Hi.
I'm running a custom AF_XDP application (and unfortunately I'm not
allowed to share it), and I see following Call Trace when running it
with Inter e810 NIC (ice driver). The crash happens when my application
closes its AF_XDP sockets. There are 2 AF_XDP sockets in the
application, and they are using different channels of the same network
interface.
My application runs properly in non-zerocopy mode, and in zerocopy mode
with following NICs/drivers:
- Intel x710 (i40e driver)
- Mellanox 5 (mlx5_core driver)
- various Solarlfare NICs (sfc driver)
There is the kernel log:
[ 391.084249] list_add corruption. prev->next should be next
(ffff973474ebd4f0), but was ffff973474ebb880. (prev=ffff973452662450).

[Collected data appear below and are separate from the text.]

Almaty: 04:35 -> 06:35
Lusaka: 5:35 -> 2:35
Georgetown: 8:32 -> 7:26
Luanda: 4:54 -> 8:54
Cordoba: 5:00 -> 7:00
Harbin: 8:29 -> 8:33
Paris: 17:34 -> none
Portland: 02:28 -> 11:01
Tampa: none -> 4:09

[ 391.084249] list_del corruption. next->prev should be
ffff973474eb79f0, but was ffff973474ecf630. (next=ffff973474ecf630)
[ 391.084258] ------------[ cut here ]------------
[ 391.084265] kernel BUG at lib/list_debug.c:62!
[ 391.084265] ------------[ cut here ]------------
[ 391.084269] invalid opcode: 0000 [#1] PREEMPT SMP NOPTI
[ 391.084270] kernel BUG at lib/list_debug.c:30!
[ 391.084276] CPU: 3 PID: 31 Comm: ksoftirqd/3 Tainted: G OE
6.1.5-sasha1 #6
[ 391.084279] Hardware name: System manufacturer System Product
Name/PRIME X299-A II, BIOS 0901 11/06/2020
[ 391.084282] RIP: 0010:__list_del_entry_valid.cold+0x23/0x6f
[ 391.084289] Code: e8 55 a0 fe ff 0f 0b 48 89 fe 48 c7 c7 08 d3 54 88
e8 44 a0 fe ff 0f 0b 48 89 d1 48 c7 c7 28 d4 54 88 4c 89 c2 e8 30 a0 fe
ff <0f> 0b 48 89 f2 48 89 fe 48 c7 c7 d8 d3 54 88 e8 1c a0 fe ff 0f 0b
[ 391.084293] RSP: 0018:ffffaf93c02a7c70 EFLAGS: 00010246
[ 391.084296] RAX: 000000000000006d RBX: ffff973474eb79f0 RCX:
0000000000000000
[ 391.084299] RDX: 0000000000000000 RSI: ffffffff8853538e RDI:
00000000ffffffff
[ 391.084302] RBP: ffff973452662400 R08: ffffffff88c622c0 R09:
000000000000000f
[ 391.084304] R10: 000000000000000f R11: ffffffff8958bb2e R12:
0000000000000011
[ 391.084306] R13: ffff9734a38b42d0 R14: ffff9734a38b4298 R15:
0000000000000200
[ 391.084309] FS: 0000000000000000(0000) GS:ffff97439fd80000(0000)
knlGS:0000000000000000
[ 391.084312] CS: 0010 DS: 0000 ES: 0000 CR0: 0000000080050033
[ 391.084315] CR2: 000056067c3f20a0 CR3: 0000000340c10001 CR4:
00000000003706e0
[ 391.084318] DR0: 0000000000000000 DR1: 0000000000000000 DR2:
0000000000000000
[ 391.084320] DR3: 0000000000000000 DR6: 00000000fffe0ff0 DR7:
0000000000000400
[ 391.084322] Call Trace:
[ 391.084325] <TASK>
[ 391.084327] xp_alloc_batch+0x24d/0x2c0
[ 391.084334] __ice_alloc_rx_bufs_zc+0xfc/0x170 [ice]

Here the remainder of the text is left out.